Drew’s road to recovery:
• SUNDAY: Drew Brantley fights for life after his heart stops beating during gym class at Western High School.
• TODAY: Relief comes in small doses for the Brantleys in the days following their son’s cardiac arrest.
• TUESDAY: Brantley owes his life to fast actions by Western’s staff and an automatic external defibrillator.
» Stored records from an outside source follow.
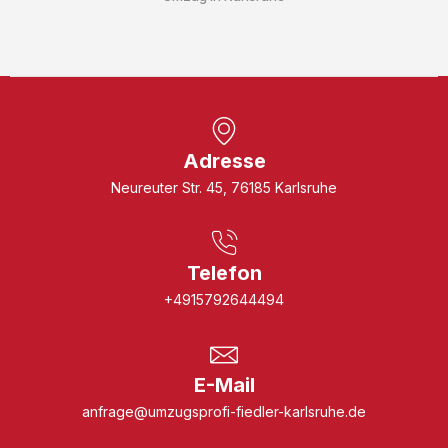
Adresse
Neureuter Str. 45, 76185 Karlsruhe
Telefon
+4915792644494
E-Mail
anfrage@umzugsprofi-fiedler-karlsruhe.de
“Today is the best day that I’ve had since last Wednesday. I think I’ve only cried once today.”
Thursday, Feb. 18
Drew Brantley’s parents, Angie and Ron, stayed in his room all night after he was admitted to Methodist Hospital in Indianapolis on Feb. 17.
Brantley suffered cardiac arrest while playing basketball at school on Feb. 17. He had short-term memory loss due to the three-to-four-minute span during which he collapsed and his heart wasn’t beating properly. Blood didn’t circulate to his head until CPR began, and even that only helped move the blood a little. So it was hard for him to remember not just what had happened during the incident the day before, but even what happened just a few minutes ago.
Ron recalled that his son would ask “’Dad, how did I get down here?’ and then 30 seconds later he’d say ‘how did I get down here?’”
That went on throughout the night.
“I remember waking up in the hospital bed with my parents around me, that’s the first thing I remember,” Brantley said. “I remember talking to them a little bit, but I don’t remember much.
“I couldn’t tell you anything about the conversations, I just know that they were there.”
It was an exhausting time for Ron and Angie.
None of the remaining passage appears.